Task statement
Some entries follow. Reproduce exactly the lines starting at the one with "Plynové horáky a grilovanie" and stopping after the one with "Všetko pre dokonalé".

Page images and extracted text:

—————

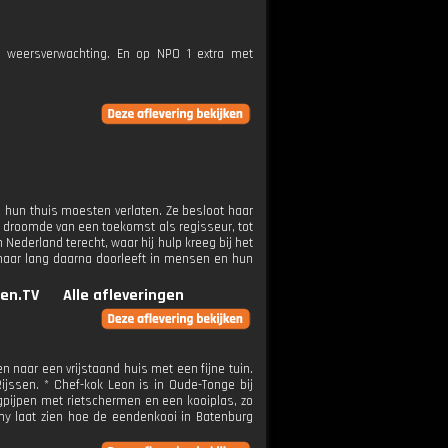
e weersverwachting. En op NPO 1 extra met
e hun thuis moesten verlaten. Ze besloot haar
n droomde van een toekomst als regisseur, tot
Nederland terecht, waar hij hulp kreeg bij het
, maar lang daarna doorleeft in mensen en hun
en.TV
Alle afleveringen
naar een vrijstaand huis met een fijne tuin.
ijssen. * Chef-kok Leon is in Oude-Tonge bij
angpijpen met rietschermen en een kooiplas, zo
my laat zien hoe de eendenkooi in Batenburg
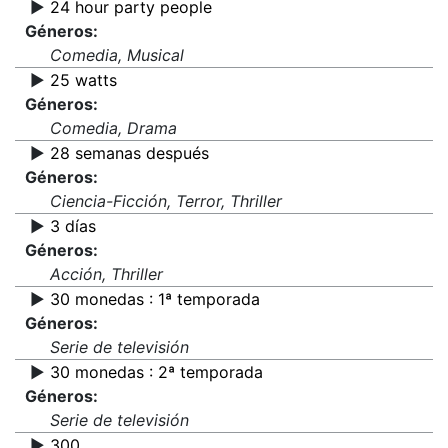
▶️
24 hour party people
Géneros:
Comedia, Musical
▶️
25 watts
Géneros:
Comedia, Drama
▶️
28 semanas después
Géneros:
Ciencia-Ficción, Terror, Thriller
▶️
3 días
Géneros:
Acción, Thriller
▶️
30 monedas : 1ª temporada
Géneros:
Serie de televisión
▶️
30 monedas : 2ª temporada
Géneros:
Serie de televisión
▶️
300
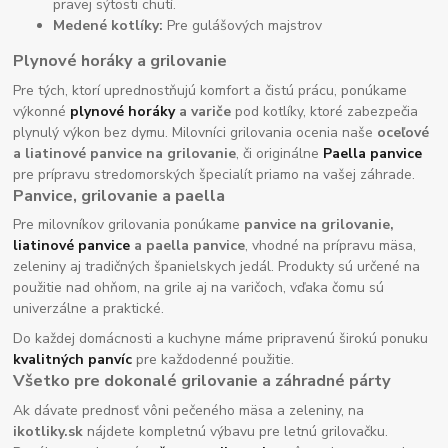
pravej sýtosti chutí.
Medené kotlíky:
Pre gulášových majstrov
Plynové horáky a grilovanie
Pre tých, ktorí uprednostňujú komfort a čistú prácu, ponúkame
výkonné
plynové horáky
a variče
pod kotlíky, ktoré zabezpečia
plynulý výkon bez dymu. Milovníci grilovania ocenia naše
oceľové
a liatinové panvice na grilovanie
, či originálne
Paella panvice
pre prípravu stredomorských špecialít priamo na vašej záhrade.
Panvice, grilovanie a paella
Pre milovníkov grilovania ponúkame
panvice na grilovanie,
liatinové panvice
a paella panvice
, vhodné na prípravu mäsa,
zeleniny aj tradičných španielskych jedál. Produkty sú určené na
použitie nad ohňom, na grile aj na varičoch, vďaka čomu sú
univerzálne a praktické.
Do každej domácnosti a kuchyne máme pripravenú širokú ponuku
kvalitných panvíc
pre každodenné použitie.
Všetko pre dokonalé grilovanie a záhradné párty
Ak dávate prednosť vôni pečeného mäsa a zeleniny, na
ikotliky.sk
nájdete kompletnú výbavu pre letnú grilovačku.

—————

Answer space
Plynové horáky a grilovanie
Pre tých, ktorí uprednostňujú komfort a čistú prácu, ponúkame
výkonné
plynové horáky
a variče
pod kotlíky, ktoré zabezpečia
plynulý výkon bez dymu. Milovníci grilovania ocenia naše
oceľové
a liatinové panvice na grilovanie
, či originálne
Paella panvice
pre prípravu stredomorských špecialít priamo na vašej záhrade.
Panvice, grilovanie a paella
Pre milovníkov grilovania ponúkame
panvice na grilovanie,
liatinové panvice
a paella panvice
, vhodné na prípravu mäsa,
zeleniny aj tradičných španielskych jedál. Produkty sú určené na
použitie nad ohňom, na grile aj na varičoch, vďaka čomu sú
univerzálne a praktické.
Do každej domácnosti a kuchyne máme pripravenú širokú ponuku
kvalitných panvíc
pre každodenné použitie.
Všetko pre dokonalé grilovanie a záhradné párty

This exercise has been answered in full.